Start by making the dough. Add 2 cups of whole wheat flour, 2 tsp ghee, and 1 tsp salt to a large mixing bowl. Mix well using your fingers. In India, we use a utensil called parath to knead the dough. It’s a large flat plate with high edges. It makes the kneading process quite easy.
Note – You can use a stand mixed fitted with dough attachment or a food processor to knead the dough.
Note – When making these for everyday use, I skip adding ghee and salt to the dough and make these with just whole wheat flour. Adding a little ghee and salt while making the dough makes the paratha flakier.
Add warm water to the bowl little by little and knead to make a soft dough. I used approximately 1 cup of water for 2 cups of flour. The amount of water used to knead the dough will depend on the quality of the flour. So do not add all the water at once. Go slow, you don’t want a sticky dough.
Knead the dough for 3-4 minutes until soft and smooth. If the dough is not smooth, the paratha will not come out good.
Cover the dough using a kitchen towel and keep aside on the counter for 30 minutes.
Divide the dough into 8-9 lime size balls.
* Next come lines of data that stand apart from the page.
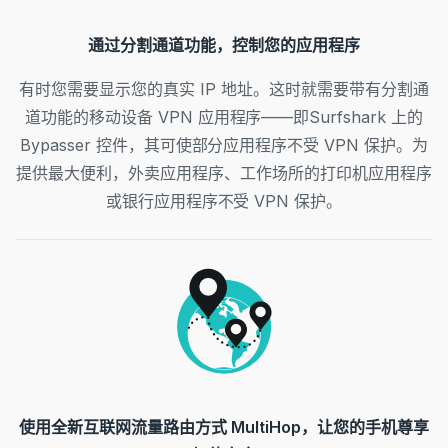
通过分割通道功能，控制您的应用程序
有时您需要显示您的真实 IP 地址。这时就需要带有分割通
道功能的移动设备 VPN 应用程序——即Surfshark 上的
Bypasser 控件，其可使部分应用程序不受 VPN 保护。为
提供最大便利，外卖应用程序、工作场所的打印机应用程序
或银行应用程序不受 VPN 保护。
使用全新互联网流量路由方式 MultiHop，让您的手机尊享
If you are a beginner, measure and divide the dough so that your paratha are of the same size.
Take one dough ball and slightly flatten it in between your palms. Keep it on the rolling surface and dust lightly with dry whole wheat flour. Roll the dough to make a 4-inch circle.
Brush oil or ghee on the circle and fold the sides to make a semi-circle. Brush oil or ghee again and then fold to make a triangle.
Note - Brush the oil or ghee generously to get the layers separate.
Dust and roll to make a 5-inch triangle. Paratha is rolled slightly thicker than the roti, approx ⅛th of an inch. Try to keep the edges slightly thinner than the center.
While you are rolling the paratha, heat a griddle over medium-high heat. Transfer the rolled paratha to the hot griddle.
Cook until brown spots appear on the bottom sides. Flip and cook until brown spots appear on the other side as well. Flip again and brush it with oil or ghee and cook until it is nicely browned. Keep pressing it with the back of a ladle while cooking. Serve hot.
You can skip adding ghee and salt in the flour if you wish. When I make paratha for everyday use, I don't add these two ingredients.If you want crispier paratha, knead the dough a little tighter.Cook the paratha on low heat and keep pressing with a ladle while cooking.